Query Level Timeouts for Opensearch

Savan Nahar
3 min readMar 8, 2024

--

We dissect the inclusion of timeouts at the query level within an Opensearch production environment and examine the discrepancy between this and the encountered socket-level time-out. I will demonstrate how I used the parameter cancel_after_time_interval to successfully attain query level timeouts.

Some random google image

The Problem: Socket-Level Timeouts

Opensearch, by default, has no set response timeout duration. While running an operation it will wait indefinitely for a response from the shards, which can be problematic and lead to a bottleneck in production if any query takes an unusually long time to produce a response.

In my setup, despite my applications to establish a query-level timeout, I was still encountering socket-level timeouts, and my connections to the Opensearch load balancer were not being freed up as needed.

Solution: Query-Level Timeouts

A potential way forward was the application of query-level timeouts, which could be done using the timeout parameter in the request body. This was based on the official Opensearch documentation which stated that a timeout field could be added in the body with a custom time to wait for a response — the default is no timeout.

Additionally, the operation could also define a timeout for how long it should wait for a response from active shards. This was defaulted to a 1-minute wait time. I implemented these changes and initiated the update on production.

Surprise: Still Socket Timeouts

Contrary to expectations, a socket timeout still occurred. I opted to run a trial on the Opensearch dev tools using the below query to confirm.

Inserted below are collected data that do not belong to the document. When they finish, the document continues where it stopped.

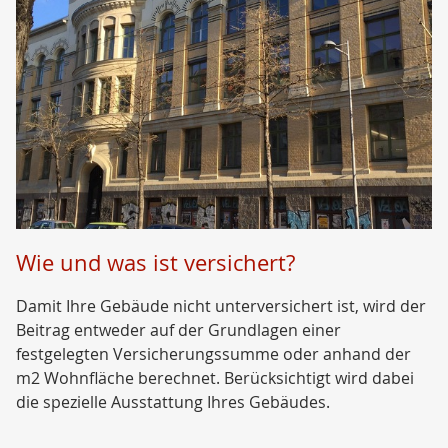
Wie und was ist versichert?
Damit Ihre Gebäude nicht unterversichert ist, wird der
Beitrag entweder auf der Grundlagen einer
festgelegten Versicherungssumme oder anhand der
m2 Wohnfläche berechnet. Berücksichtigt wird dabei
die spezielle Ausstattung Ihres Gebäudes.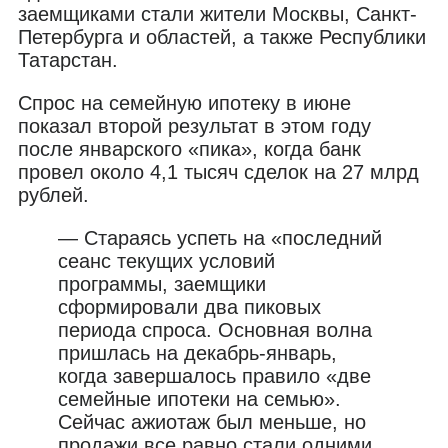
заемщиками стали жители Москвы, Санкт-
Петербурга и областей, а также Республики
Татарстан.
Спрос на семейную ипотеку в июне
показал второй результат в этом году
после январского «пика», когда банк
провел около 4,1 тысяч сделок на 27 млрд
рублей.
— Стараясь успеть на «последний
сеанс текущих условий
программы, заемщики
сформировали два пиковых
периода спроса. Основная волна
пришлась на декабрь-январь,
когда завершалось правило «две
семейные ипотеки на семью».
Сейчас ажиотаж был меньше, но
продажи все равно стали одними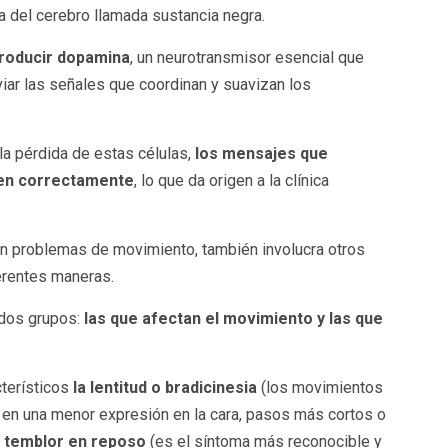
 del cerebro llamada sustancia negra.
roducir dopamina
, un neurotransmisor esencial que
ar las señales que coordinan y suavizan los
a pérdida de estas células,
los mensajes que
ten correctamente
, lo que da origen a la clínica
n problemas de movimiento, también involucra otros
erentes maneras.
 dos grupos:
las que afectan el movimiento y las que
terísticos
la lentitud o bradicinesia
(los movimientos
 en una menor expresión en la cara, pasos más cortos o
l temblor en reposo
(es el síntoma más reconocible y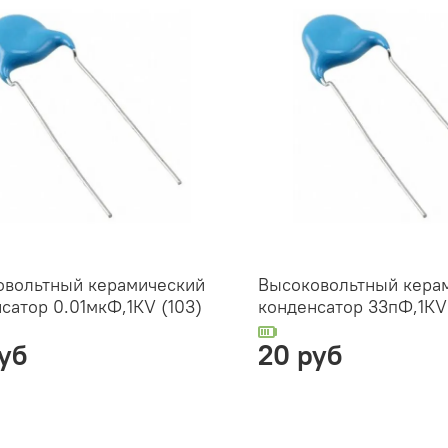
овольтный керамический
Высоковольтный кера
сатор 0.01мкФ,1КV (103)
конденсатор 33пФ,1КV
уб
20 руб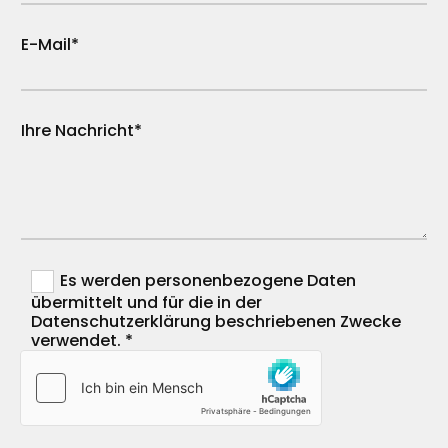
E-Mail*
Ihre Nachricht*
Es werden personenbezogene Daten
übermittelt und für die in der
Datenschutzerklärung beschriebenen Zwecke
verwendet. *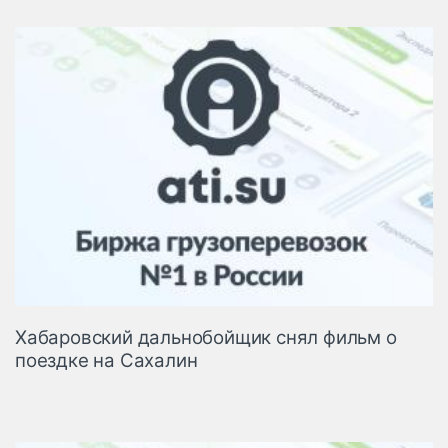
Хабаровский дальнобойщик снял фильм о
поездке на Сахалин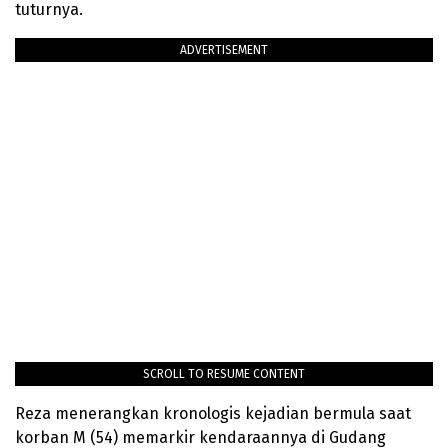
tuturnya.
ADVERTISEMENT
SCROLL TO RESUME CONTENT
Reza menerangkan kronologis kejadian bermula saat
korban M (54) memarkir kendaraannya di Gudang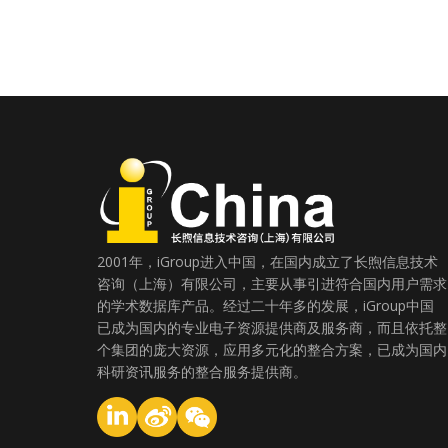
2001年，iGroup进入中国，在国内成立了长煦信息技术
咨询（上海）有限公司，主要从事引进符合国内用户需求
的学术数据库产品。经过二十年多的发展，iGroup中国
已成为国内的专业电子资源提供商及服务商，而且依托整
个集团的庞大资源，应用多元化的整合方案，已成为国内
科研资讯服务的整合服务提供商。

GET test-idx/_search?timeout=1micros
{
"size": 1
}

I also tried implementing the timeout directly in the query like so:

GET test-idx/_search
{
"size": 100,
"timeout": "1micros"
}

Regrettably, the response wasn’t affected by the newly imposed timeouts. The plot had indeed thickened.

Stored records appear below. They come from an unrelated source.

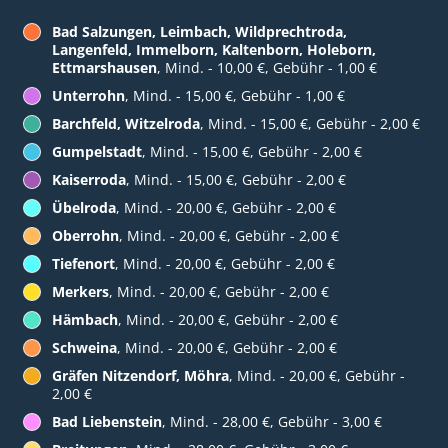
Bad Salzungen, Leimbach, Wildprechtroda,
Langenfeld, Immelborn, Kaltenborn, Holeborn,
Ettmarshausen
, Mind. - 10,00 €, Gebühr - 1,00 €
Unterrohn
, Mind. - 15,00 €, Gebühr - 1,00 €
Barchfeld, Witzelroda
, Mind. - 15,00 €, Gebühr - 2,00 €
Gumpelstadt
, Mind. - 15,00 €, Gebühr - 2,00 €
Kaiserroda
, Mind. - 15,00 €, Gebühr - 2,00 €
Übelroda
, Mind. - 20,00 €, Gebühr - 2,00 €
Oberrohn
, Mind. - 20,00 €, Gebühr - 2,00 €
Tiefenort
, Mind. - 20,00 €, Gebühr - 2,00 €
Merkers
, Mind. - 20,00 €, Gebühr - 2,00 €
Hämbach
, Mind. - 20,00 €, Gebühr - 2,00 €
Schweina
, Mind. - 20,00 €, Gebühr - 2,00 €
Gräfen Nitzendorf, Möhra
, Mind. - 20,00 €, Gebühr -
2,00 €
Bad Liebenstein
, Mind. - 28,00 €, Gebühr - 3,00 €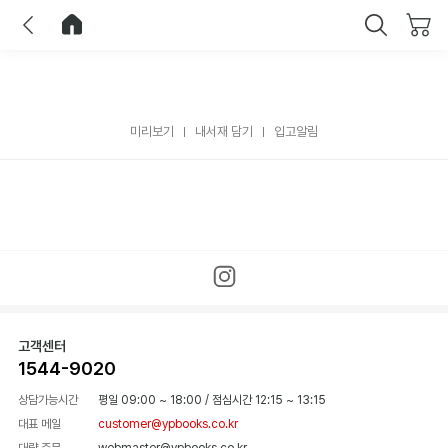
이전
홈으로 이동
닫기
미리보기
내서재 담기
입고알림
고객센터
1544-9020
상담가능시간
평일 09:00 ~ 18:00
/
점심시간 12:15 ~ 13:15
대표 메일
customer@ypbooks.co.kr
대량 주문
webmaster@ypbooks.co.kr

The Findings: Debugging Query-Level Timeouts

Taking a deeper dive into the problem on https://github.com/opensearch-project/OpenSearch/issues/817, I found that the optional timeout parameter in the SearchRequest applies only to the individual child shard-level search requests and not at the parent search request. The search request to a node happens in batches based on the maxConcurrentRequestsPerNodeparameter. The timeout is also only honored in the query phase but not in the Fetch phase.

Up comes cancel_after_time_interval to save the day. Opensearch included this parameter to address such a dilemma, and the time value provided here specifies when the search request will be cancelled. Interestingly, the request-level parameter for cancel_after_time_interval trumps even the corresponding cluster setting.

I tried using cancel_after_time_interval within a search query, and it worked!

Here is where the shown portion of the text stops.